→ **Exercise instructions**: Nothing but the lines from the start of the data through the line with "Suksma Gelar Persembahyangan" should appear in the answer, each retyped exactly, and pictures should not.

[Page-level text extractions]
--*--
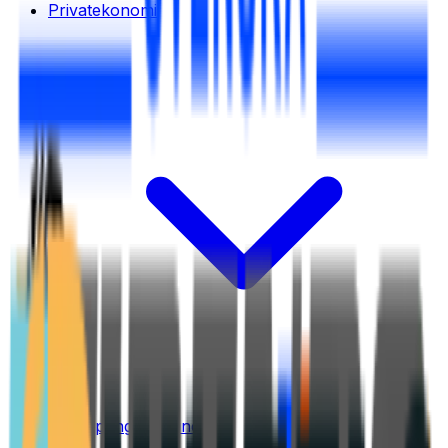
Privatekonomi
Tjäna pengar online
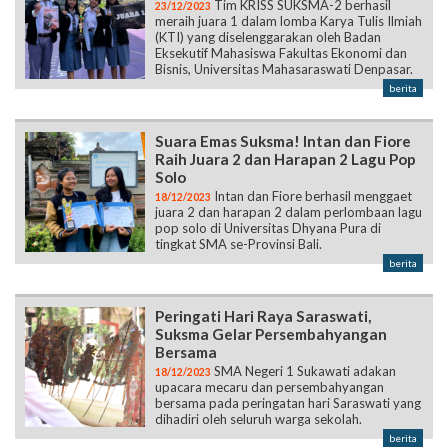
Bisnis, Universitas Mahasaraswati Denpasar.
berita
Suara Emas Suksma! Intan dan Fiore
Raih Juara 2 dan Harapan 2 Lagu Pop
Solo
Intan dan Fiore berhasil menggaet
18/12/2023
juara 2 dan harapan 2 dalam perlombaan lagu
pop solo di Universitas Dhyana Pura di
tingkat SMA se-Provinsi Bali.
berita
Peringati Hari Raya Saraswati,
Suksma Gelar Persembahyangan
Bersama
SMA Negeri 1 Sukawati adakan
18/12/2023
upacara mecaru dan persembahyangan
bersama pada peringatan hari Saraswati yang
dihadiri oleh seluruh warga sekolah.
berita
Berawal dari Hobi, 2 Siswi Suksma
Raih Dua Juara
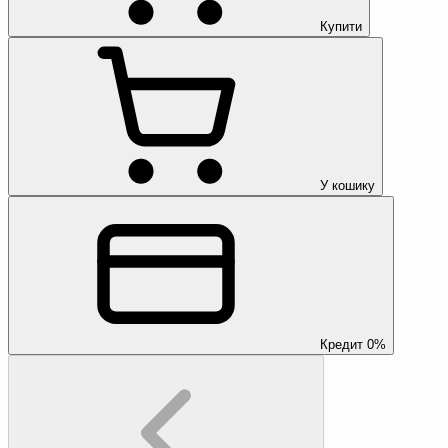
Купити
У кошику
Кредит 0%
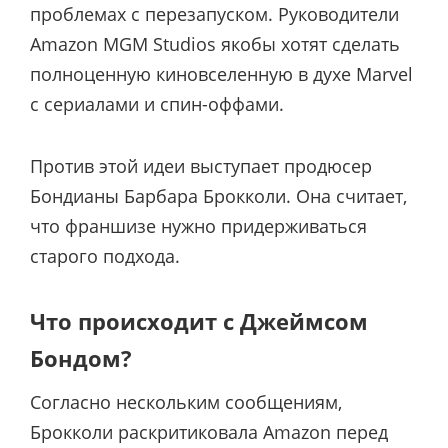
проблемах с перезапуском. Руководители
Amazon MGM Studios якобы хотят сделать
полноценную киновселенную в духе Marvel
с сериалами и спин-оффами.
Против этой идеи выступает продюсер
Бондианы Барбара Брокколи. Она считает,
что франшизе нужно придерживаться
старого подхода.
Что происходит с Джеймсом
Бондом?
Согласно нескольким сообщениям,
Брокколи раскритиковала Amazon перед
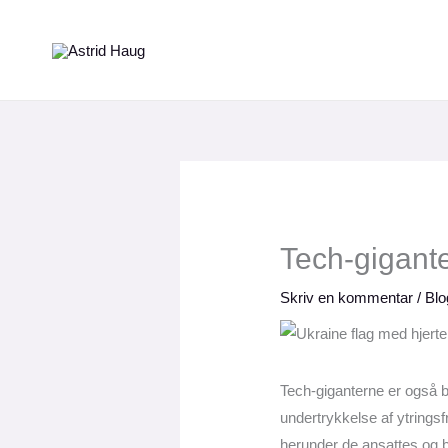
Gå
til
indholdet
Tech-gigant
Skriv en kommentar
/
Blo
Tech-giganterne er også bl
undertrykkelse af ytring
herunder de ansattes og b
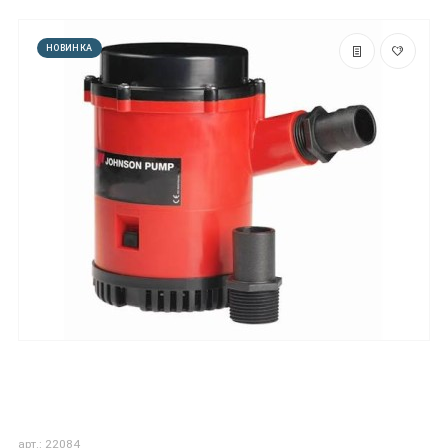
НОВИНКА
арт.: 22084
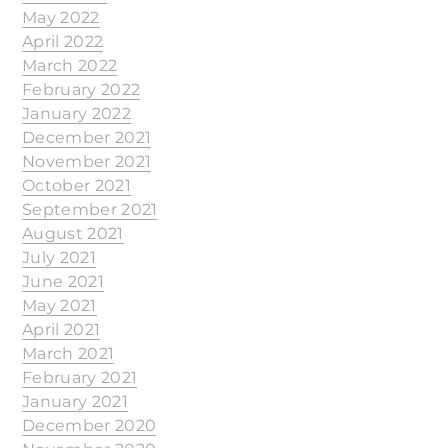
May 2022
April 2022
March 2022
February 2022
January 2022
December 2021
November 2021
October 2021
September 2021
August 2021
July 2021
June 2021
May 2021
April 2021
March 2021
February 2021
January 2021
December 2020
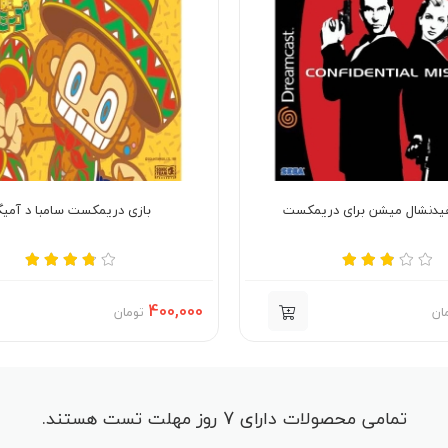
فیدنشال میشن برای دریمکست
بازی دریمکست سامبا د آمیگ
400,000
ان
تومان
تمامی محصولات دارای 7 روز مهلت تست هستند.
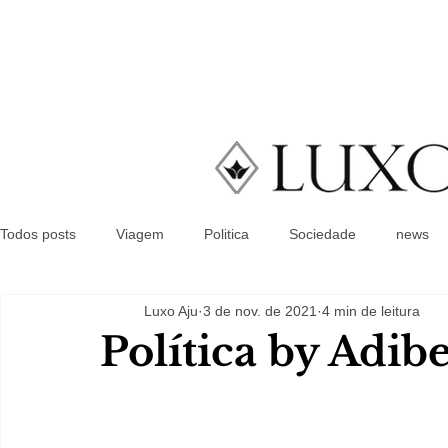
Todos posts
Viagem
Politica
Sociedade
news
Luxo Aju
3 de nov. de 2021
4 min de leitura
Política by Adib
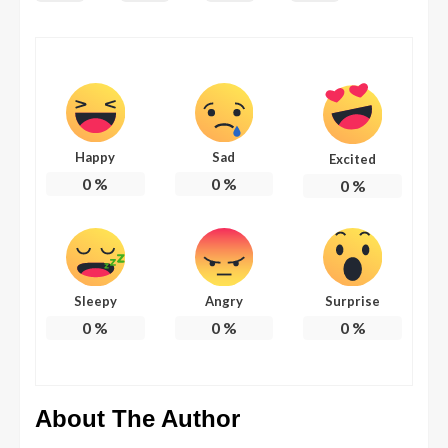
Happy
Sad
Excited
0
%
0
%
0
%
Sleepy
Angry
Surprise
0
%
0
%
0
%
About The Author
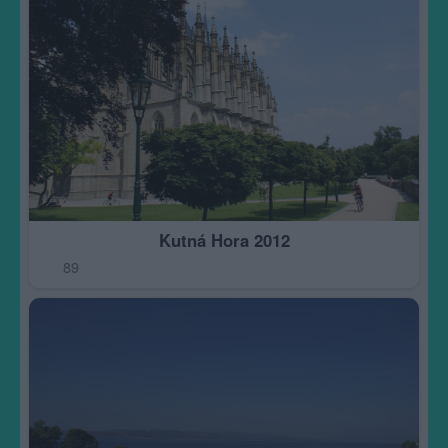
Kutná Hora 2012
89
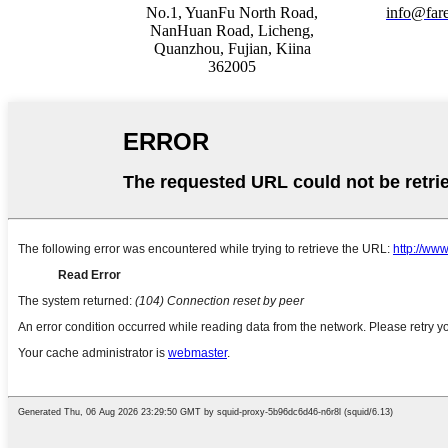
No.1, YuanFu North Road,
info@fare
NanHuan Road, Licheng,
Quanzhou, Fujian, Kiina
362005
--*--
→ **Expected output**:
Privatekonomi
Tjäna pengar online
Bisnis, Universitas Mahasaraswati Denpasar.
berita
Suara Emas Suksma! Intan dan Fiore
Raih Juara 2 dan Harapan 2 Lagu Pop
Solo
Intan dan Fiore berhasil menggaet
18/12/2023
juara 2 dan harapan 2 dalam perlombaan lagu
pop solo di Universitas Dhyana Pura di
tingkat SMA se-Provinsi Bali.
berita
Peringati Hari Raya Saraswati,
Suksma Gelar Persembahyangan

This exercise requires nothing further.